→ Problem
Your output should be the lines below from the one holding "El cambio de cuchillas es sencillo y" through the one holding "be, Adana Çevre Yolu Cd. No:135/1, 42020", transcribed exactly, with no pictures.

→ Entries shown
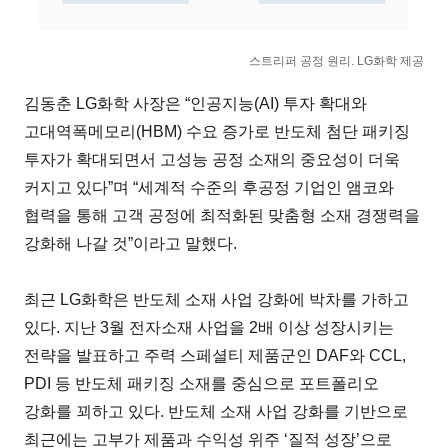
스트리퍼 공정 원리. LG화학 제공
김동춘 LG화학 사장은 “인공지능(AI) 투자 확대와
고대역폭메모리(HBM) 수요 증가로 반도체 첨단 패키징
투자가 확대되면서 고성능 공정 소재의 중요성이 더욱
커지고 있다”며 “세계적 수준의 후공정 기업인 앰코와
협력을 통해 고객 공정에 최적화된 맞춤형 소재 경쟁력을
강화해 나갈 것”이라고 말했다.
최근 LG화학은 반도체 소재 사업 강화에 박차를 가하고
있다. 지난 3월 전자소재 사업을 2배 이상 성장시키는
전략을 발표하고 주력 스페셜티 제품군인 DAF와 CCL,
PDI 등 반도체 패키징 소재를 중심으로 포트폴리오
강화를 꾀하고 있다. 반도체 소재 사업 강화를 기반으로
최근에는 고부가 제품과 수익성 위주 ‘질적 성장’으로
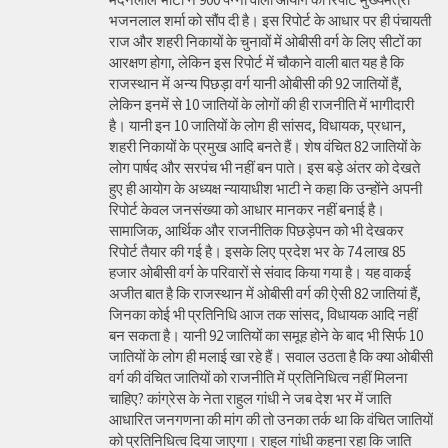
भजनलाल शर्मा को सौंप दी है। इस रिपोर्ट के आधार पर ही पंचायती
राज और शहरी निकायों के चुनावों में ओबीसी वर्ग के लिए सीटों का
आरक्षण होगा, लेकिन इस रिपोर्ट में चौकाने वाली बात यह है कि
राजस्थान में अन्य पिछड़ा वर्ग यानी ओबीसी की 92 जातियों हैं,
लेकिन इनमें से 10 जातियों के लोगों की ही राजनीति में भागीदारी
है। यानी इन 10 जातियों के लोग ही सांसद, विधायक, प्रधान,
शहरी निकायों के प्रमुख आदि बनते हैं। शेष वंचित 82 जातियों के
लोग पार्षद और सरपंच भी नहीं बन पाते। इस बड़े अंतर को देखते
हुए ही आयोग के अध्यक्ष न्यायाधीश भाटी ने कहा कि उन्होंने अपनी
रिपोर्ट केवल जनसंख्या को आधार मानकर नहीं बनाई है।
सामाजिक, आर्थिक और राजनीतिक पिछड़ेपन को भी देखकर
रिपोर्ट तैयार की गई है। इसके लिए प्रदेश भर के 74 लाख 85
हजार ओबीसी वर्ग के परिवारों से संवाद किया गया है। यह वाकई
अजीत बात है कि राजस्थान में ओबीसी वर्ग की ऐसी 82 जातियां हैं,
जिनका कोई भी प्रतिनिधि आज तक सांसद, विधायक आदि नहीं
बन सकता है। यानी 92 जातियों का समूह होने के बाद भी सिर्फ 10
जातियों के लोग ही मलाई खा रहे हैं। सवाल उठता है कि क्या ओबीसी
वर्ग की वंचित जातियों को राजनीति में प्रतिनिधित्व नहीं मिलना
चाहिए? कांग्रेस के नेता राहुल गांधी ने जब देश भर में जाति
आधारित जनगणना की मांग की तो उनका तर्क था कि वंचित जातियों
को प्रतिनिधित्व दिया जाएगा। राहुल गांधी कहना रहा कि जाति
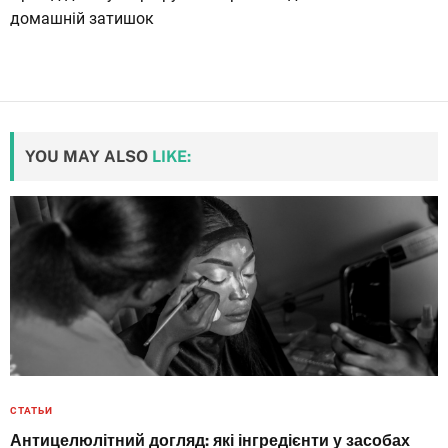
домашній затишок
YOU MAY ALSO
LIKE:
СТАТЬИ
Антицелюлітний догляд: які інгредієнти у засобах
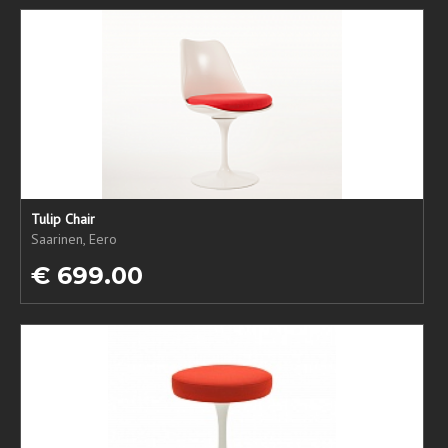
Tulip Chair
Saarinen, Eero
€ 699.00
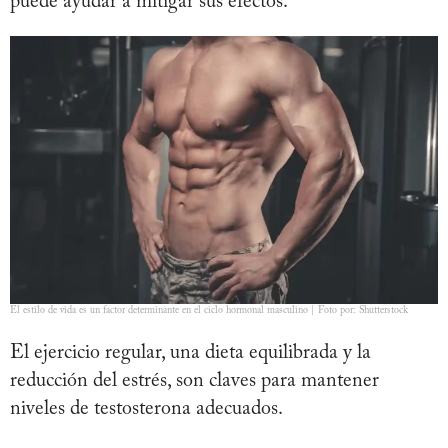
puede ayudar a mitigar sus efectos.
El estilo de vida es un factor determinante en el ciclo hormonal masculino | Foto por: Shutterstock
El ejercicio regular, una dieta equilibrada y la
reducción del estrés, son claves para mantener
niveles de testosterona adecuados.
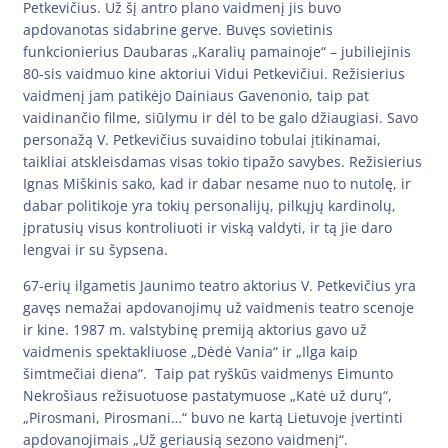
Petkevičius. Už šį antro plano vaidmenį jis buvo
apdovanotas sidabrine gerve. Buvęs sovietinis
funkcionierius Daubaras „Karalių pamainoje“ – jubiliejinis
80-sis vaidmuo kine aktoriui Vidui Petkevičiui. Režisierius
vaidmenį jam patikėjo Dainiaus Gavenonio, taip pat
vaidinančio filme, siūlymu ir dėl to be galo džiaugiasi. Savo
personažą V. Petkevičius suvaidino tobulai įtikinamai,
taikliai atskleisdamas visas tokio tipažo savybes. Režisierius
Ignas Miškinis sako, kad ir dabar nesame nuo to nutolę, ir
dabar politikoje yra tokių personalijų, pilkųjų kardinolų,
įpratusių visus kontroliuoti ir viską valdyti, ir tą jie daro
lengvai ir su šypsena.
67-erių ilgametis Jaunimo teatro aktorius V. Petkevičius yra
gavęs nemažai apdovanojimų už vaidmenis teatro scenoje
ir kine. 1987 m. valstybinę premiją aktorius gavo už
vaidmenis spektakliuose „Dėdė Vania“ ir „Ilga kaip
šimtmečiai diena“. Taip pat ryškūs vaidmenys Eimunto
Nekrošiaus režisuotuose pastatymuose „Katė už durų“,
„Pirosmani, Pirosmani…“ buvo ne kartą Lietuvoje įvertinti
apdovanojimais „Už geriausią sezono vaidmenį“.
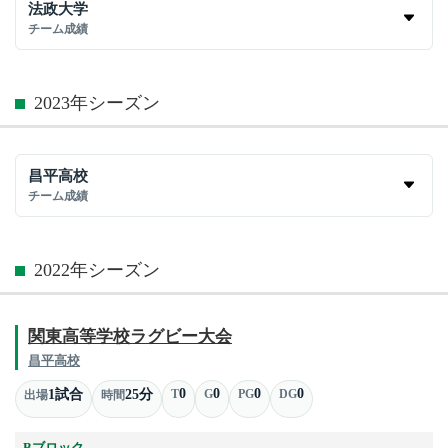
法政大学
チーム成績
2023年シーズン
昌平高校
チーム成績
2022年シーズン
関東高等学校ラグビー大会
昌平高校
0
0
0
0
1試合
25分
T
G
PG
DG
出場
時間
Bブロック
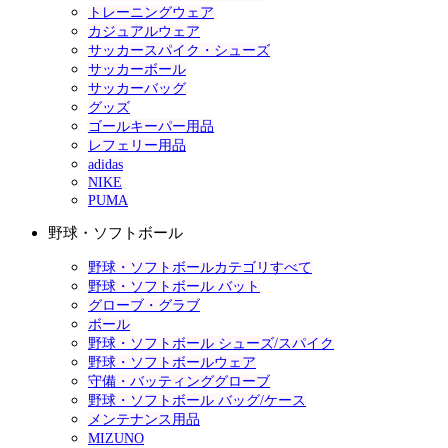
トレーニングウェア
カジュアルウェア
サッカースパイク・シューズ
サッカーボール
サッカーバッグ
グッズ
ゴールキーパー用品
レフェリー用品
adidas
NIKE
PUMA
野球・ソフトボール
野球・ソフトボールカテゴリすべて
野球・ソフトボール バット
グローブ・グラブ
ボール
野球・ソフトボール シューズ/スパイク
野球・ソフトボールウェア
守備・バッティンググローブ
野球・ソフトボール バッグ/ケース
メンテナンス用品
MIZUNO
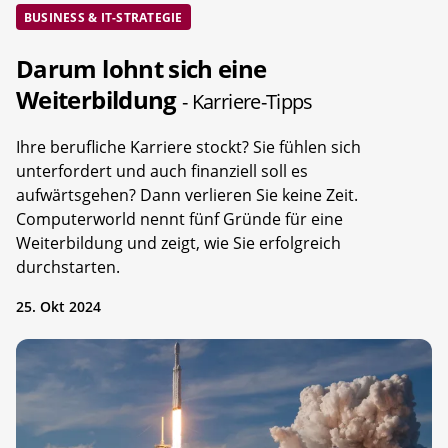
BUSINESS & IT-STRATEGIE
Darum lohnt sich eine
Weiterbildung
- Karriere-Tipps
Ihre berufliche Karriere stockt? Sie fühlen sich
unterfordert und auch finanziell soll es
aufwärtsgehen? Dann verlieren Sie keine Zeit.
Computerworld nennt fünf Gründe für eine
Weiterbildung und zeigt, wie Sie erfolgreich
durchstarten.
25. Okt 2024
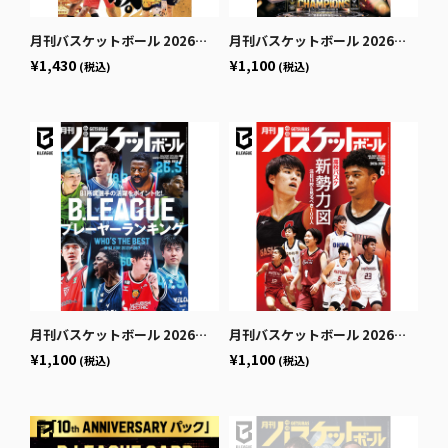
月刊バスケットボール 2026年9月号 (発売日2026年7月24日)
月刊バスケットボール 2026年8月号 (発売日2026年6月25日)
¥1,430
¥1,100
(税込)
(税込)
月刊バスケットボール 2026年7月号 (発売日2026年5月25日)
月刊バスケットボール 2026年6月号 (発売日2026年4月24日)
¥1,100
¥1,100
(税込)
(税込)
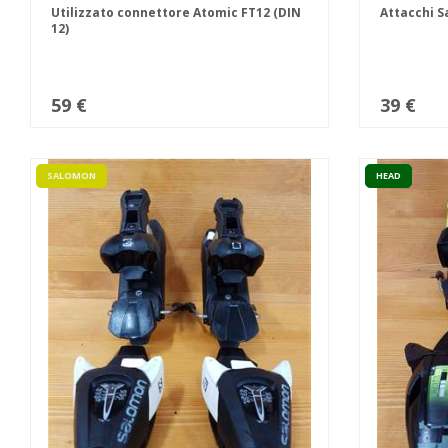
Utilizzato connettore Atomic FT12 (DIN
Attacchi S
12)
59 €
39 €
SALOMON
HEAD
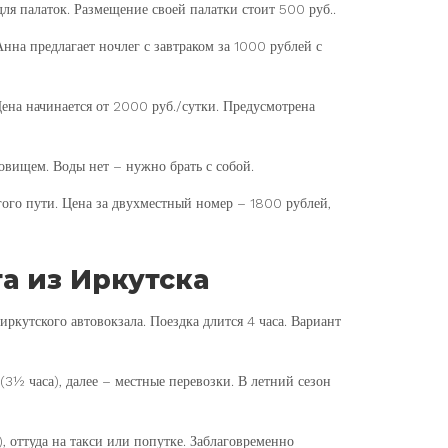
ля палаток. Размещение своей палатки стоит 500 руб..
нна предлагает ночлег с завтраком за 1000 рублей с
Цена начинается от 2000 руб./сутки. Предусмотрена
ровищем. Воды нет – нужно брать с собой.
гого пути. Цена за двухместный номер – 1800 рублей,
та из Иркутска
иркутского автовокзала. Поездка длится 4 часа. Вариант
(3½ часа), далее – местные перевозки. В летний сезон
), оттуда на такси или попутке. Заблаговременно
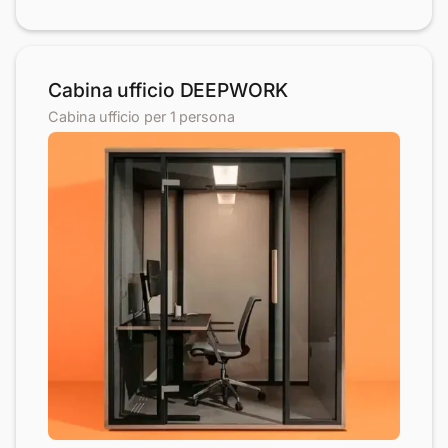
Cabina ufficio DEEPWORK
Cabina ufficio per 1 persona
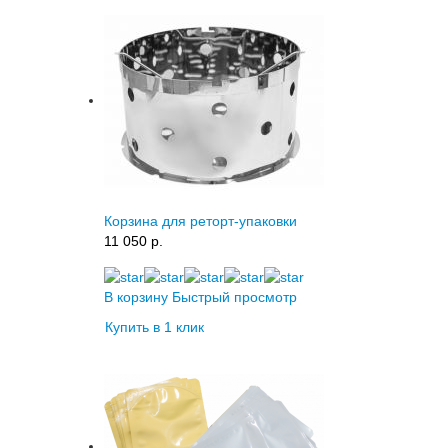
Корзина для реторт-упаковки
11 050 p.
В корзину
Быстрый просмотр
Купить в 1 клик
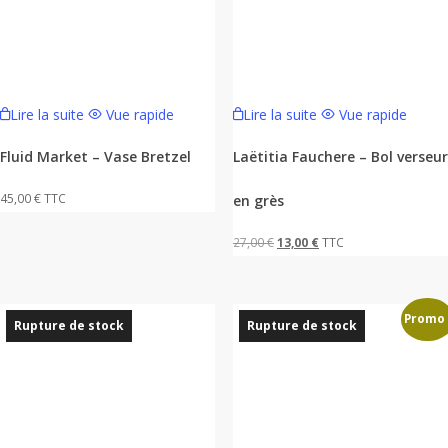
Lire la suite
Vue rapide
Lire la suite
Vue rapide
Fluid Market – Vase Bretzel
Laëtitia Fauchere – Bol verseur
45,00
€
TTC
en grès
Le
Le
27,00
€
13,00
€
TTC
prix
prix
initial
actuel
Promo 
était :
est :
Rupture de stock
Rupture de stock
27,00 €.
13,00 €.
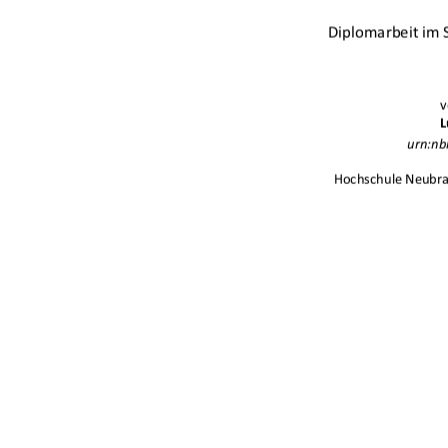
Diplomarbeit im 
v
L
   urn:
nb
Hochschule Neubr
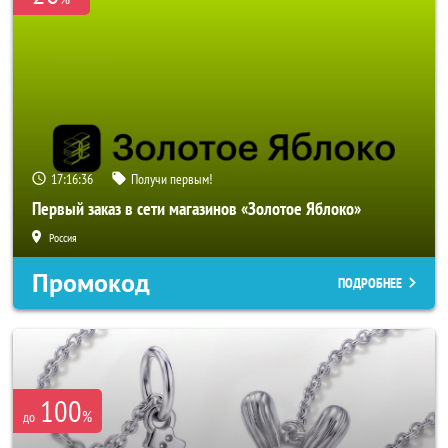
17:16:34
Получи первым!
Первый заказ в сети магазинов «Золотое Яблоко»
Россия
Промокод
ПОДРОБНЕЕ
100
%
до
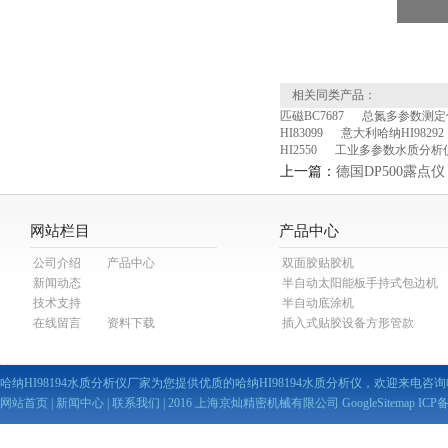
相关同类产品：
匹磁BC7687
总氮多参数测定仪
HI83099
意大利哈纳HI98292
HI2550
工业多参数水质分析
上一篇：
德国DP500露点仪
网站栏目
产品中心
公司介绍
产品中心
双面胶贴胶机
新闻动态
半自动太阳能板手持式包边机
技术支持
半自动底涂机
在线留言
资料下载
插入式贴胶设备方形管款
哈纳HI98194水质分析仪厂家为您提供优质的哈纳HI98194水质分析仪，欢迎来电咨询哈
网站首页
|
新闻中心
|
联系我们
| 2016 上海京灿精密机械有限公司
GoogleSitemap
ICP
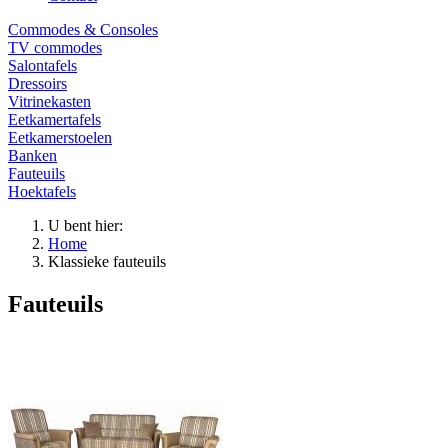
Commodes & Consoles
TV commodes
Salontafels
Dressoirs
Vitrinekasten
Eetkamertafels
Eetkamerstoelen
Banken
Fauteuils
Hoektafels
U bent hier:
Home
Klassieke fauteuils
Fauteuils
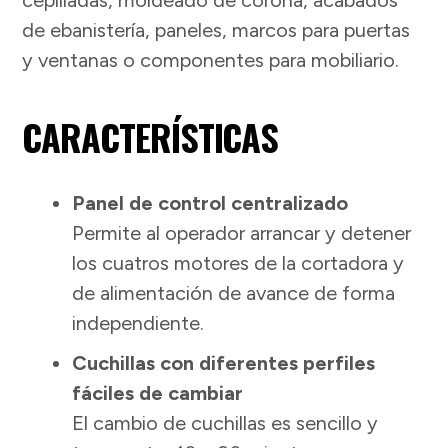
de ebanistería, paneles, marcos para puertas
y ventanas o componentes para mobiliario.
CARACTERÍSTICAS
Panel de control centralizado
Permite al operador arrancar y detener
los cuatros motores de la cortadora y
de alimentación de avance de forma
independiente.
Cuchillas con diferentes perfiles
fáciles de cambiar
El cambio de cuchillas es sencillo y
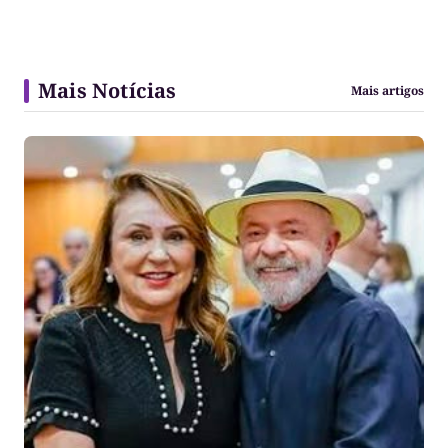
Mais Notícias
Mais artigos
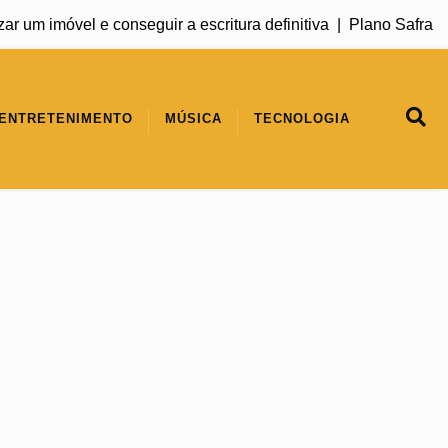
m imóvel e conseguir a escritura definitiva |
Plano Safra 2026
ENTRETENIMENTO
MÚSICA
TECNOLOGIA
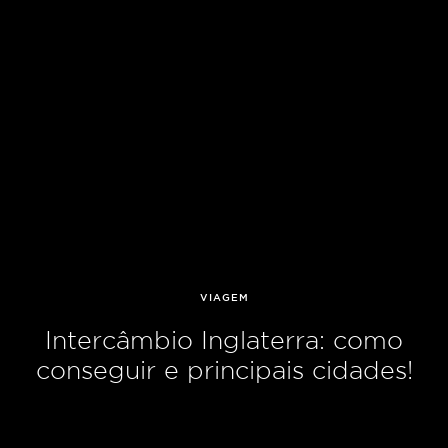
VIAGEM
Intercâmbio Inglaterra: como
conseguir e principais cidades!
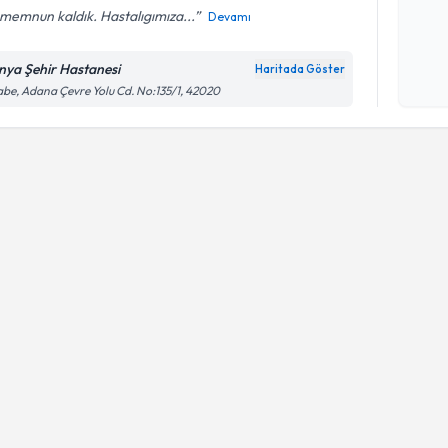
memnun kaldık. Hastalıgımıza...
Devamı
Kişisel
okudum
nya Şehir Hastanesi
Haritada Göster
işlenm
be, Adana Çevre Yolu Cd. No:135/1, 42020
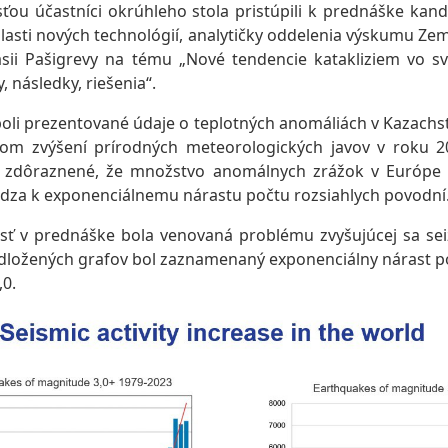
ťou účastníci okrúhleho stola pristúpili k prednáške kan
blasti nových technológií, analytičky oddelenia výskumu Ze
sii Pašigrevy na tému „Nové tendencie katakliziem vo sv
, následky, riešenia“.
oli prezentované údaje o teplotných anomáliách v Kazachs
dkom zvýšení prírodných meteorologických javov v roku 2
 zdôraznené, že množstvo anomálnych zrážok v Európe vz
dza k exponenciálnemu nárastu počtu rozsiahlych povodní
ť v prednáške bola venovaná problému zvyšujúcej sa seiz
edložených grafov bol zaznamenaný exponenciálny nárast p
0.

→ Solution for this problem
El cambio de cuchillas es sencillo y
Mais Notícias
Mais artigos
m imóvel e conseguir a escritura definitiva |
Plano Safra 2026
ENTRETENIMENTO
MÚSICA
TECNOLOGIA
VIAGEM
Intercâmbio Inglaterra: como
conseguir e principais cidades!
memnun kaldık. Hastalıgımıza...
Devamı
Kişisel
okudum
nya Şehir Hastanesi
Haritada Göster
işlenm
be, Adana Çevre Yolu Cd. No:135/1, 42020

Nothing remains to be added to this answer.